## Source data
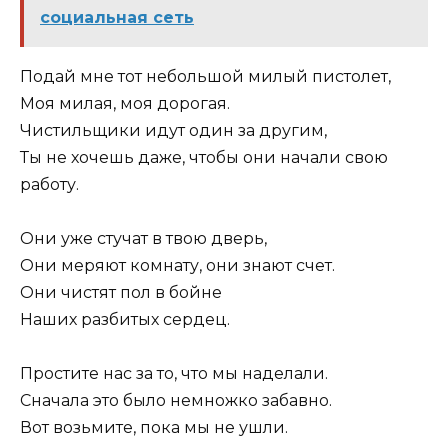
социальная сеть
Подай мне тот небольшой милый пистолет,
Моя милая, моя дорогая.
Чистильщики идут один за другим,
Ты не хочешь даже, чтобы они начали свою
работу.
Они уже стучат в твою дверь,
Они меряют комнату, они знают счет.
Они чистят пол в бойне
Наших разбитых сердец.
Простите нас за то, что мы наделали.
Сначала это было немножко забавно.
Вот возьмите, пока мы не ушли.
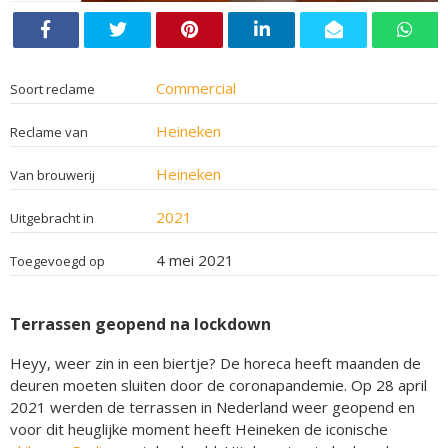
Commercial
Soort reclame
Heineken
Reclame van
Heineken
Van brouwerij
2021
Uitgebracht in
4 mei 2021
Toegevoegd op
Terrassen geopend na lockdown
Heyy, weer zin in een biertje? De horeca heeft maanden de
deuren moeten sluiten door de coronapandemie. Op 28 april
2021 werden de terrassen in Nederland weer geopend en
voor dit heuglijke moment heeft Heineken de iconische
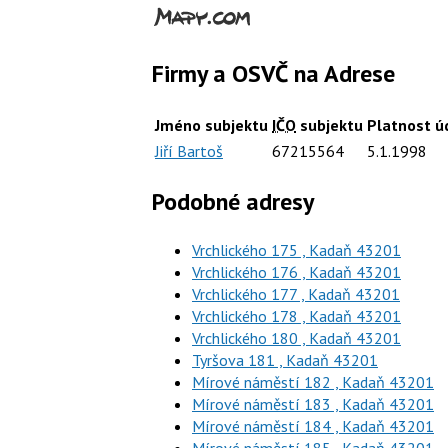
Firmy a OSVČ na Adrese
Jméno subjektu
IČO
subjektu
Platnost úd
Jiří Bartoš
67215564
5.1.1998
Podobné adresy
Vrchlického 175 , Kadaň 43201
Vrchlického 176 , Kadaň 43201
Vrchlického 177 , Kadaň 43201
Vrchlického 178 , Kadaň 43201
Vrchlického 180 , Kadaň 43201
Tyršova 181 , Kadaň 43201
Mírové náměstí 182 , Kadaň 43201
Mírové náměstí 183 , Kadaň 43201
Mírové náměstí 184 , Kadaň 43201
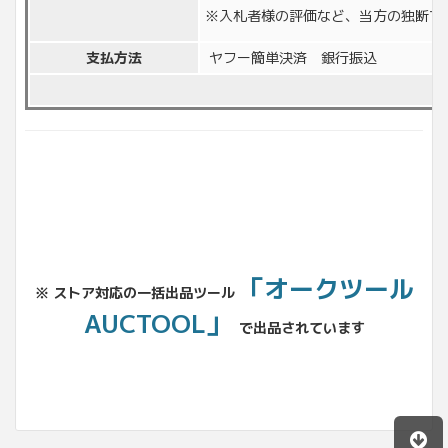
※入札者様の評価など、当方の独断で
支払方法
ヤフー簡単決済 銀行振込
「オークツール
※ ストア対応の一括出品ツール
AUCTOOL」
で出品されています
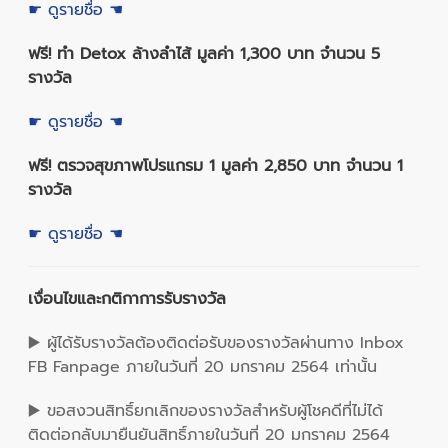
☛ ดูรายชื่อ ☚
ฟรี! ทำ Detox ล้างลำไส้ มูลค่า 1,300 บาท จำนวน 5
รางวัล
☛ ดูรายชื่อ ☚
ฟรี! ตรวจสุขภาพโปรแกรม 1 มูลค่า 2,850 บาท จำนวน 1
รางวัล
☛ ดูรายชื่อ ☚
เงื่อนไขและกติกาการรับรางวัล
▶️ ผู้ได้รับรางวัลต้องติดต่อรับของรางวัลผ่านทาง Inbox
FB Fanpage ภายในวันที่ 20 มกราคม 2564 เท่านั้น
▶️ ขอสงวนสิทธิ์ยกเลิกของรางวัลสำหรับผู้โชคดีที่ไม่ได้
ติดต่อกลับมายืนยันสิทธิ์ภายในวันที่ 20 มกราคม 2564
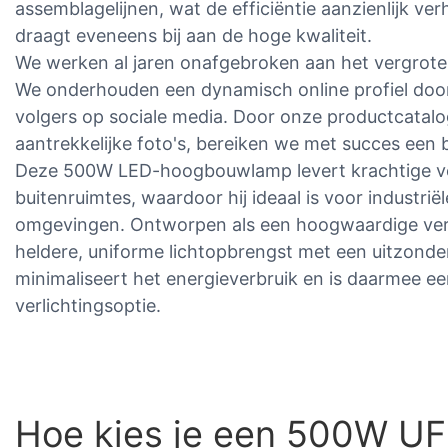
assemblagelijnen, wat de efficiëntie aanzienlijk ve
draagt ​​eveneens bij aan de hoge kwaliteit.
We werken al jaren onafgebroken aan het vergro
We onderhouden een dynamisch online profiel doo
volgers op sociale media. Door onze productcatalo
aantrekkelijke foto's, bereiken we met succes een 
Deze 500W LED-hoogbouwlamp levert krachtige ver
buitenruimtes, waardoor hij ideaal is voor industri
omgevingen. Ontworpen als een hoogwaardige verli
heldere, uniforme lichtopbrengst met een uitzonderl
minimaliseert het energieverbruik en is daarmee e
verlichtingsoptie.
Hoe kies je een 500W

==

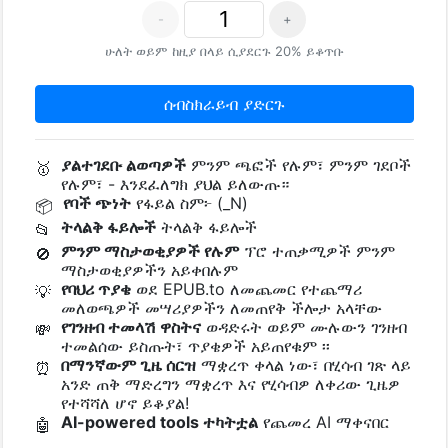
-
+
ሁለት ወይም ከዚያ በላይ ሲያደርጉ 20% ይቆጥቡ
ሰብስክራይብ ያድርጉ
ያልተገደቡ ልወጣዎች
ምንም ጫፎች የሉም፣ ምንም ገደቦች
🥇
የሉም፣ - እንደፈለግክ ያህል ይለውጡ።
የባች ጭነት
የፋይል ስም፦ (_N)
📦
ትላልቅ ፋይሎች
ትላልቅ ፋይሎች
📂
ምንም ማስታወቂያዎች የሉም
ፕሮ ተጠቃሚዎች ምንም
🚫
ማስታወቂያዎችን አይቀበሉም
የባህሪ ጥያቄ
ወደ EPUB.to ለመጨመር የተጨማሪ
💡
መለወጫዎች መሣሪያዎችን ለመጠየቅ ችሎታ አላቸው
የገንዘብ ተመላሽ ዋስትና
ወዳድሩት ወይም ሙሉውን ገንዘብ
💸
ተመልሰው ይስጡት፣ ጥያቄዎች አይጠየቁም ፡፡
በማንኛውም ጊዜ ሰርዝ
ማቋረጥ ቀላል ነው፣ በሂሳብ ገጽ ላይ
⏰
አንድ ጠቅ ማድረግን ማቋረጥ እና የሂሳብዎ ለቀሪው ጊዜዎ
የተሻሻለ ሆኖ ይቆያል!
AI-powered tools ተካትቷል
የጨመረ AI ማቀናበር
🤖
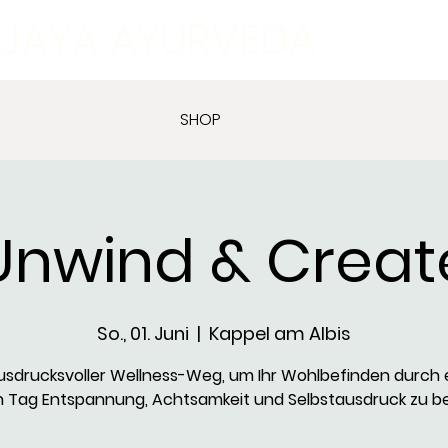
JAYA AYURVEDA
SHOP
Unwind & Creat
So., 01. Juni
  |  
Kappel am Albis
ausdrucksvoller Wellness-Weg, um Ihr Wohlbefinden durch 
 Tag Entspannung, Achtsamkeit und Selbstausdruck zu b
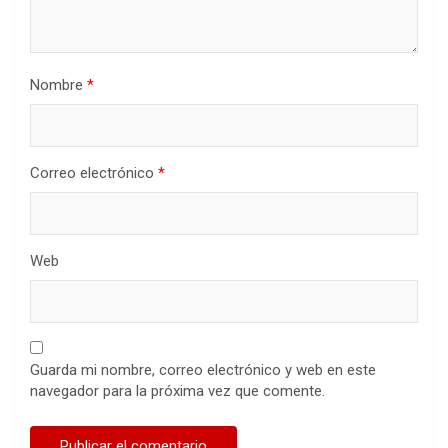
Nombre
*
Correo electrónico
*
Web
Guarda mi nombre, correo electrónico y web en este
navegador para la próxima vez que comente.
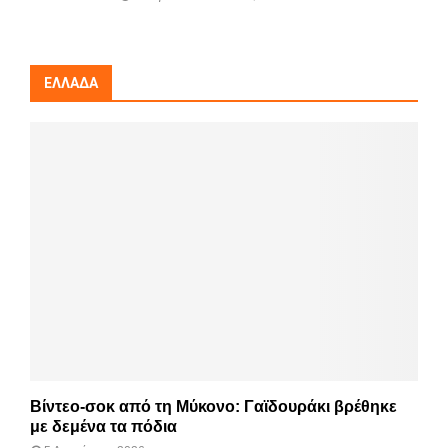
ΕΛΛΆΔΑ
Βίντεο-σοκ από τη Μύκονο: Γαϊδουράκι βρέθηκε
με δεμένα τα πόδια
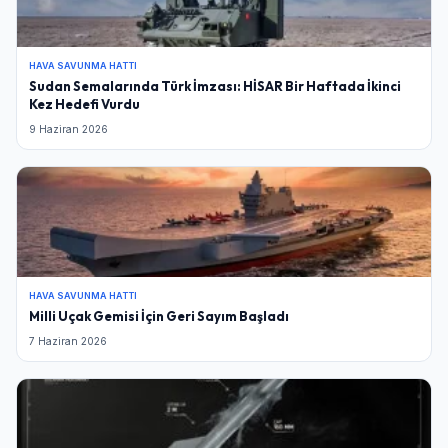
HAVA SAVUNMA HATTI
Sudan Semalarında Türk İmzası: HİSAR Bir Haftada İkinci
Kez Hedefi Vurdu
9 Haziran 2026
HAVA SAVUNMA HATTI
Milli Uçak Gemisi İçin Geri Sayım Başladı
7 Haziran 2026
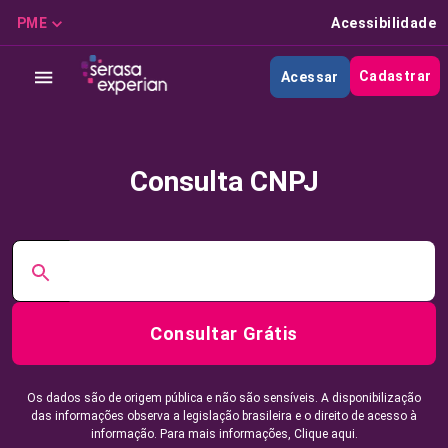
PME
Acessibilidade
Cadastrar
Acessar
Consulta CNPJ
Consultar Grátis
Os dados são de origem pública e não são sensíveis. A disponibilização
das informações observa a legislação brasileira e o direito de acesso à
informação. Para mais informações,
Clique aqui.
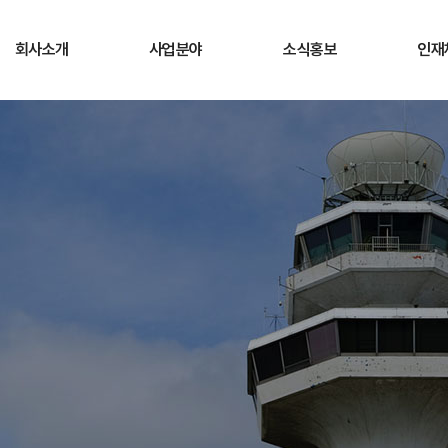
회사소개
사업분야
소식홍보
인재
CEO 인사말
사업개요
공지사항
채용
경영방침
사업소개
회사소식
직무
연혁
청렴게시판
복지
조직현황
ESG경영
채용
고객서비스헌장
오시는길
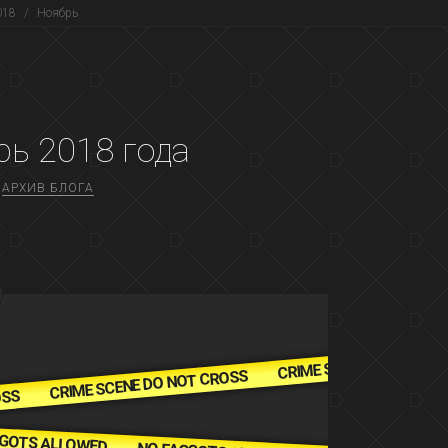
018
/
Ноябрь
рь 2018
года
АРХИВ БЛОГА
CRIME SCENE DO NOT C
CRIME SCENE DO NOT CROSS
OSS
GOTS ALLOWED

* * *

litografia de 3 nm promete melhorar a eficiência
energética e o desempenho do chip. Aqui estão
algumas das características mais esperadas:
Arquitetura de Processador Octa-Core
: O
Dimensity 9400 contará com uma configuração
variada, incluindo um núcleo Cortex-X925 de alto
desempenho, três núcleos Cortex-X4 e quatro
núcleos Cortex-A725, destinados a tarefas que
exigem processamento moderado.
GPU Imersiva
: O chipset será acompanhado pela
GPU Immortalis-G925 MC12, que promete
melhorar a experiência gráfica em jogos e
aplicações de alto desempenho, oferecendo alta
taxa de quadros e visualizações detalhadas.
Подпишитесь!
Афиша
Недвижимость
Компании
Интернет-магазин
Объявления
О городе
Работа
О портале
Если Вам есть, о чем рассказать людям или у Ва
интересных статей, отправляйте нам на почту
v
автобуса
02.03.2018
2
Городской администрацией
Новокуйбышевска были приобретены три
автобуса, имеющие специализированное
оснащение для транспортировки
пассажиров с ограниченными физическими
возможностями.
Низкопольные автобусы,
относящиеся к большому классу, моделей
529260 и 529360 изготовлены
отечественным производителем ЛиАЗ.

## Your assignment
Copy every line of the entries above in which "informações" occurs.

## Task solution
das informações observa a legislação brasileira e o direito de acesso à
informação. Para mais informações,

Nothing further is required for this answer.